TRY IT:
Whenever the word "Promo" occurs in a line of the material below, that line is counted. Report only the count.

GIVEN INFORMATION:

◆ ◆ ◆

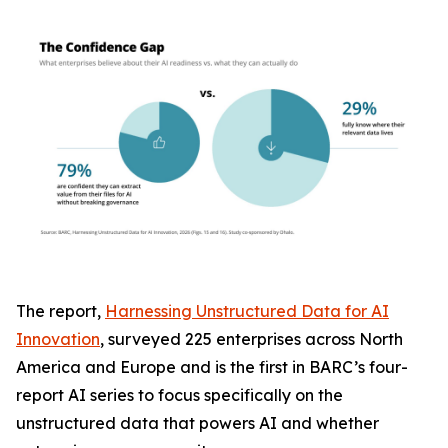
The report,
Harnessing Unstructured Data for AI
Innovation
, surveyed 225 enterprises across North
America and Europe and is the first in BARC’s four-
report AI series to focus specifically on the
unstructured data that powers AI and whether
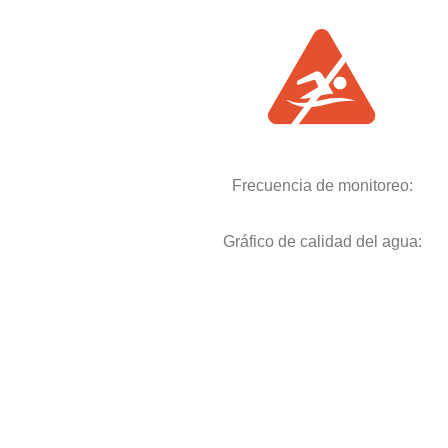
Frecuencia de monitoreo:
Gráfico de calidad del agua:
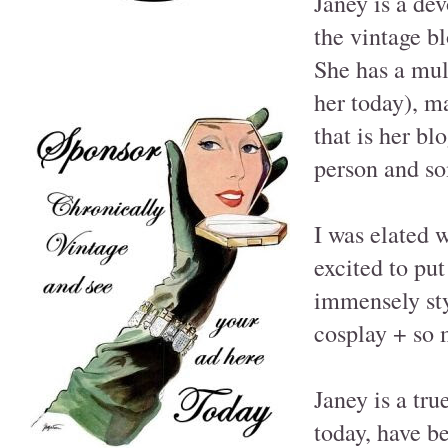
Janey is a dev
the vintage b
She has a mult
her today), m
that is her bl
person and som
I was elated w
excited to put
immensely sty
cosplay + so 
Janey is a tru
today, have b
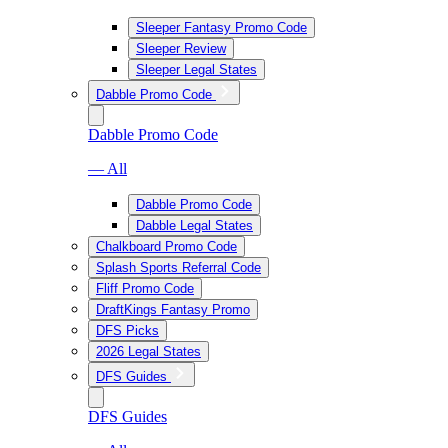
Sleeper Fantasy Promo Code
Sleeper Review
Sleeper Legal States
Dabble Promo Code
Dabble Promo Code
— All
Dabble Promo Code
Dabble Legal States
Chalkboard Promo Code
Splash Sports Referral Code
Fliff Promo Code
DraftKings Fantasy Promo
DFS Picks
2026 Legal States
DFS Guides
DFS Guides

◆ ◆ ◆

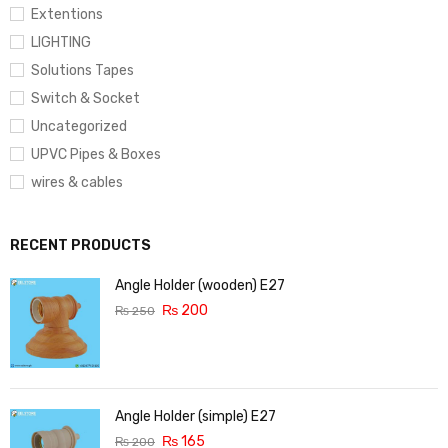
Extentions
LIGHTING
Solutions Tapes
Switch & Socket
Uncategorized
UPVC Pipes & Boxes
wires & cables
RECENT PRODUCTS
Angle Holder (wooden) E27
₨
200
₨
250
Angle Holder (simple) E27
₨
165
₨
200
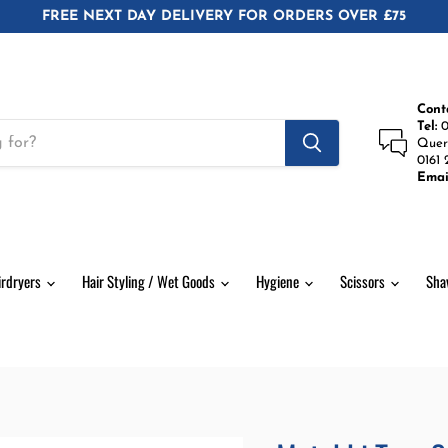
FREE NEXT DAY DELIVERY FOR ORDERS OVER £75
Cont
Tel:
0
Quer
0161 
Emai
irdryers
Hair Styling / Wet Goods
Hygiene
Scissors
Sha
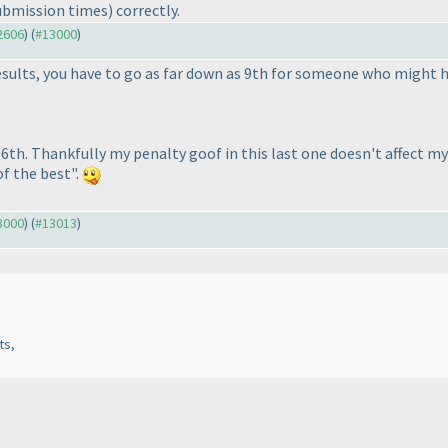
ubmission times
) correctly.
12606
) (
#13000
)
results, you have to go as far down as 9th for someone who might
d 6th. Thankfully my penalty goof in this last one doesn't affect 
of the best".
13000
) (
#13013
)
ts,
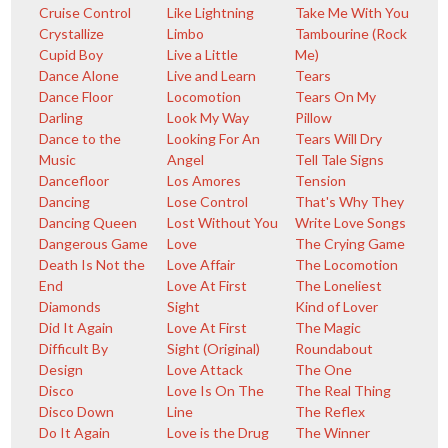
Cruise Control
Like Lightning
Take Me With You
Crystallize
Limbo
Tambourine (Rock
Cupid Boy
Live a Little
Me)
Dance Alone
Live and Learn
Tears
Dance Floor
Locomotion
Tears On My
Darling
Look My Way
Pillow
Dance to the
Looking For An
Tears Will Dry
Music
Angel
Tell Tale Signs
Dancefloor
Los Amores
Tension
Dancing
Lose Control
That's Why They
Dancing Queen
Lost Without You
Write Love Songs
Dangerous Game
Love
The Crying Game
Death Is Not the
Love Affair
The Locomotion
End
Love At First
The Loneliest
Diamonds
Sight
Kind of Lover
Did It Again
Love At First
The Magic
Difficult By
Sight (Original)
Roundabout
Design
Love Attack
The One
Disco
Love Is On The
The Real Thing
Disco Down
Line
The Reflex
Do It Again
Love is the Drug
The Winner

◆ ◆ ◆

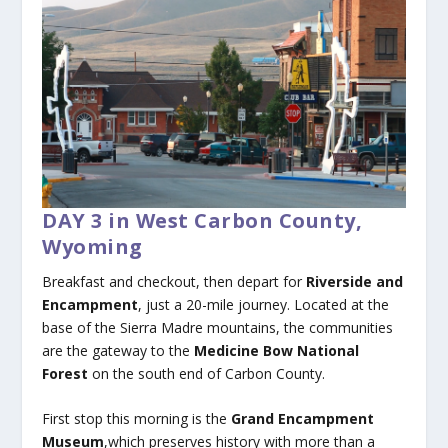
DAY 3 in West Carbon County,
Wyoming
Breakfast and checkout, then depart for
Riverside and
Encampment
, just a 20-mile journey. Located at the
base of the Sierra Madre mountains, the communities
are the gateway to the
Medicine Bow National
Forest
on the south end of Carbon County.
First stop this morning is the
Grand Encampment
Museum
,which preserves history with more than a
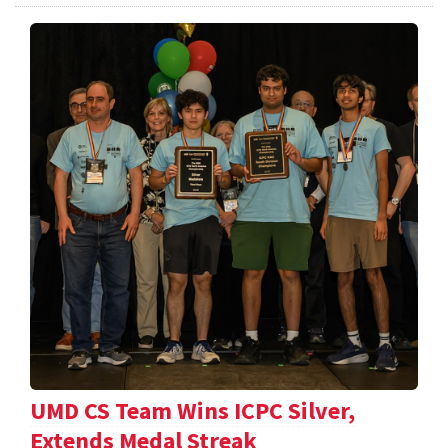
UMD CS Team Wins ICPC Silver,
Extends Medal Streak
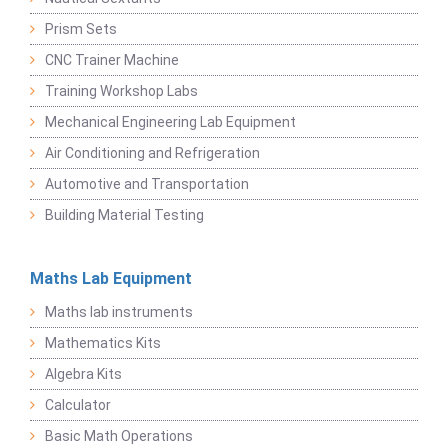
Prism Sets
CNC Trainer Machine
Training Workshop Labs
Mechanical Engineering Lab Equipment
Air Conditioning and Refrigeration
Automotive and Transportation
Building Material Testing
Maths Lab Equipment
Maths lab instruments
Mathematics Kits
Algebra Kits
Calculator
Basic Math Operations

◆ ◆ ◆

RESPONSE TO THIS EXERCISE:
7